To learn more about this error, see Error message: PAPI error code 10.
When localizing lots of files at once, the command length in physical characters can get too long and you will see an error message similar to the one shown above. For this example, the user had 1000s of inputs attempting to be localized to a task when the workflow failed. To fix an issue like this, you can create a tar.gz of all the input files and provide it as an input to the workflow, then localize and unzip within the task.
This error message is just saying that your command or tool failed in some way, returning a non-zero return code which Cromwell considers a failure. To troubleshoot, we recommend searching for “error” in the log file for your task. If your command/tool produced a useful error message, you may find a solution by searching for that message in your search engine of choice.
Log files/execution directory
If it's not immediately obvious what failed, the best sources of information are log files, which you can access directly from the Job Manager interface by clicking on the icon at the left (looks like a bullet list). These files are generated by Cromwell when executing any task and are placed in the task's folder along with its output. In Terra, we add quick links to these files to make troubleshooting easier.
This gives a step-by-step report of actions during the execution of the task. These details include information about Docker setup, localization (the step of copying files from your google bucket into the Docker container), stdout from tools run within the command block of the task, and finally, the delocalization and Docker shutdown steps.
If there were problems with any of these, you will see them here.
You can also see this in Google Cloud Platform console by clicking the link at the bottom.
If your log stopped abruptly Some log files seem to stop abruptly, not yet having reached the delocalization stage. This is almost certainly because the task has run out of memory. We recommend retrying with more memory to see if your job gets farther. See Out Of Memory Retry to learn more about how to configure your workflow to immediately retry certain tasks if the only error was to run out of memory.
The execution directory is the file in your workspace bucket that contains the task-level details and generated outputs for a particular workflow within your submission. For example, if you ran a workflow on two different samples, and one failed while the other succeeded, you can access the execution directory for the one that failed to find information to help figure out why this one failed.

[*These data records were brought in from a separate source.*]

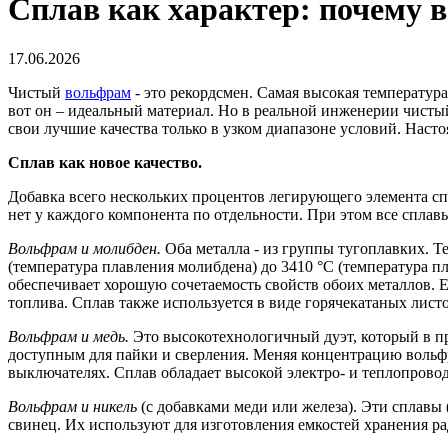
Сплав как характер: почему 
17.06.2026
Чистый
вольфрам
- это рекордсмен. Самая высокая температура
вот он – идеальный материал. Но в реальной инженерии чистый
свои лучшие качества только в узком диапазоне условий. Наст
Сплав как новое качество.
Добавка всего нескольких процентов легирующего элемента спо
нет у каждого компонента по отдельности. При этом все сплав
Вольфрам и молибден.
Оба металла - из группы тугоплавких. Т
(температура плавления молибдена) до 3410 °C (температура 
обеспечивает хорошую сочетаемость свойств обоих металлов. 
топлива. Сплав также используется в виде горячекатаных лист
Вольфрам и медь.
Это высокотехнологичный дуэт, который в при
доступным для пайки и сверления. Меняя концентрацию вольфр
выключателях. Сплав обладает высокой электро- и теплопрово
Вольфрам и никель
(с добавками меди или железа). Эти сплавы
свинец. Их используют для изготовления емкостей хранения ра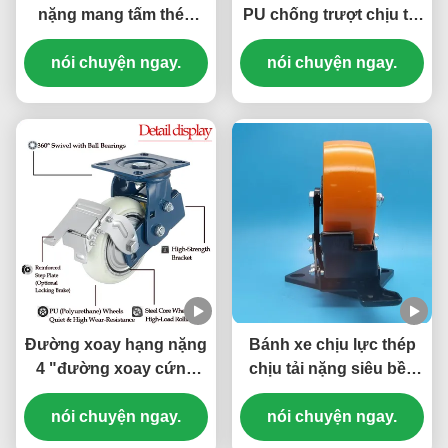
nặng mang tấm thép
PU chống trượt chịu tải
polyurethane PU
nặng loại đơn 4 inch có
Đường quay 4'' kho
nói chuyện ngay.
khóa xoay cho kho bãi
nói chuyện ngay.
đơn cơ sở logistics
và logistics
Đường xoay hạng nặng
Bánh xe chịu lực thép
4 "đường xoay cứng
chịu tải nặng siêu bền
Polyurethane đơn (PU)
Polyurethane PU cho xe
Đường xoay bánh bóng
nói chuyện ngay.
đẩy chịu tải nặng
nói chuyện ngay.
với vòng bi cho sử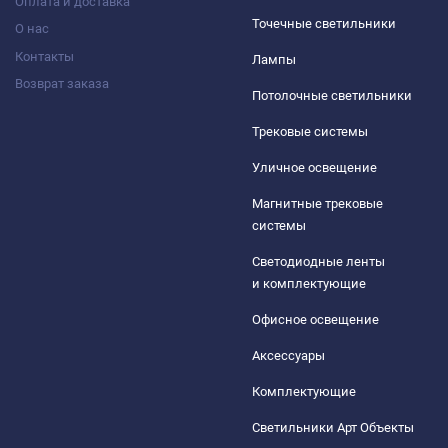
Оплата и доставка
Точечные светильники
О нас
Контакты
Лампы
Возврат заказа
Потолочные светильники
Трековые системы
Уличное освещение
Магнитные трековые
системы
Светодиодные ленты
и комплектующие
Офисное освещение
Аксессуары
Комплектующие
Светильники Арт Объекты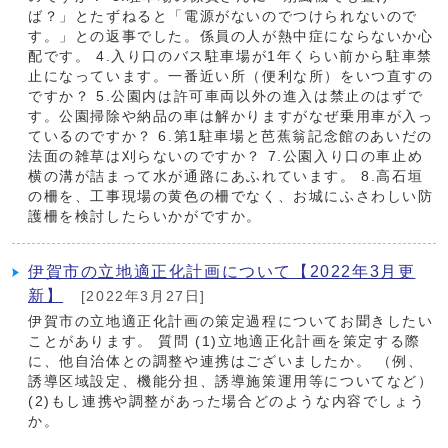
ば？」とたずねると「電源がないのでつけられないので
す。」との返事でした。係員の人が熱中症にならないか心
配です。 4.入り口のバス駐車場が1年くらい前から駐車禁
止になっています。一番近い所（便利な所）をいつ直すの
ですか？ 5.公園内は許可車両以外の進入は禁止のはずで
す。公園掃除や納品の車は解かりますがなぜ乗用車が入っ
ているのですか？ 6.第1駐車場と芭蕉翁記念館のあいだの
法面の雑草は刈らないのですか？ 7.公園入り口の車止め
横の溝が詰まって水が通路にあふれています。 8.高石垣
の柵を、工事現場の黄色の柵でなく、お城にふさわしい防
護柵を検討したらいかがですか。
伊賀市の立地適正化計画について【2022年3月更
新】
[2022年3月27日]
伊賀市の立地適正化計画の策定過程についてお聞きしたい
ことがあります。 質問 (1)立地適正化計画を策定する際
に、他自治体との調整や連携はございましたか。 （例、
誘導区域設定、機能分担、誘導施策運用等についてなど）
(2)もし連携や調整があった場合どのような内容でしょう
か。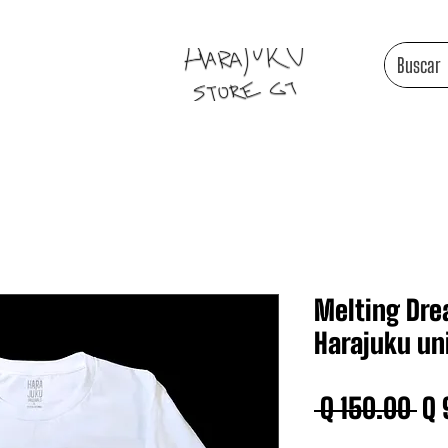
Melting Dre
Harajuku un
Pr
 Q 150.00 
Q 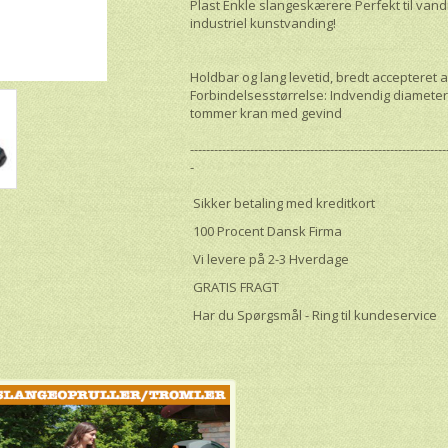
Plast Enkle slangeskærere Perfekt til vandi
industriel kunstvanding!
Holdbar og lang levetid, bredt accepteret 
Forbindelsesstørrelse: Indvendig diameter
tommer kran med gevind
----------------------------------------------------------------
-
Sikker betaling med kreditkort
100 Procent Dansk Firma
Vi levere på 2-3 Hverdage
GRATIS FRAGT
Har du Spørgsmål - Ring til kundeservice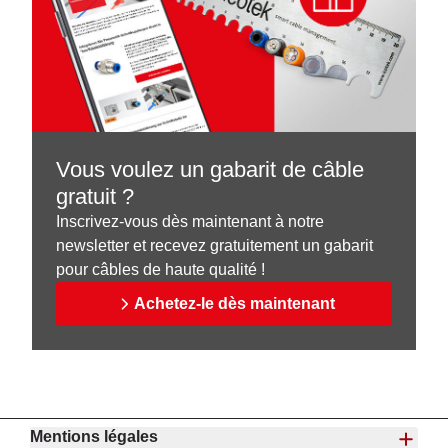
Vous voulez un gabarit de câble
gratuit ?
Inscrivez-vous dès maintenant à notre
newsletter et recevez gratuitement un gabarit
pour câbles de haute qualité !
Achetez-le dès maintenant
Mentions légales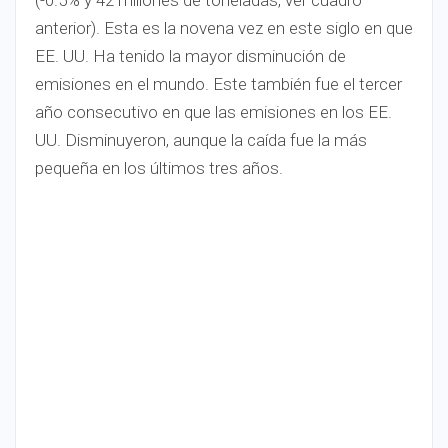
(-0.5% y 42 millones de toneladas, ver cuadro
anterior). Esta es la novena vez en este siglo en que
EE. UU. Ha tenido la mayor disminución de
emisiones en el mundo. Este también fue el tercer
año consecutivo en que las emisiones en los EE.
UU. Disminuyeron, aunque la caída fue la más
pequeña en los últimos tres años.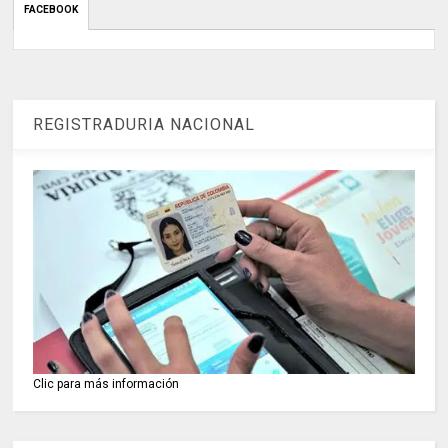
FACEBOOK
REGISTRADURIA NACIONAL
Clic para más información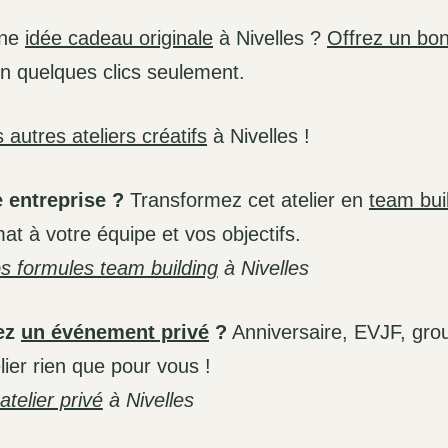
une
idée cadeau originale
à Nivelles ?
Offrez un bo
en quelques clics seulement.
 autres ateliers créatifs
à Nivelles !
 entreprise ?
Transformez cet atelier en
team bui
at à votre équipe et vos objectifs.
s formules team building
à Nivelles
ez
un événement privé
?
Anniversaire, EVJF, gro
elier rien que pour vous !
telier privé
à Nivelles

To learn more, see Overview: Execution directory.
This displays information on the workflow at the Google Pipelines worker level, including timestamps for the execution of worker tasks and VM configuration information. You can use this section to understand or validate the configuration of your worker VM (memory, disk size, machine type, etc.). You can also check this section if you suspect your workflow failed due to a transient Google issue.
3. Timing diagram
This is a visual representation of the things Terra did as it was running the workflow - how much actual clock time was spent on commands within each task. It can be helpful for understanding what to look into further, especially if any part took much longer than expected.
Alternate step 4: Workflow Dashboard (middle icon)
If Job Manager fails to load (if your job produced huge amounts of metadata, for example), you can access much of the same information in the Workflow Dashboard.
Remember that when troubleshooting, you should automatically head to the Monitor tab and check stdout, stderr, and task log for your failed task.
If there isn’t a stdout or stderr file, use the task log and the message explanations in this document to help you solve the problem. Of course, if you are having any trouble with Terra troubleshooting, you can ask your question on the Terra forum.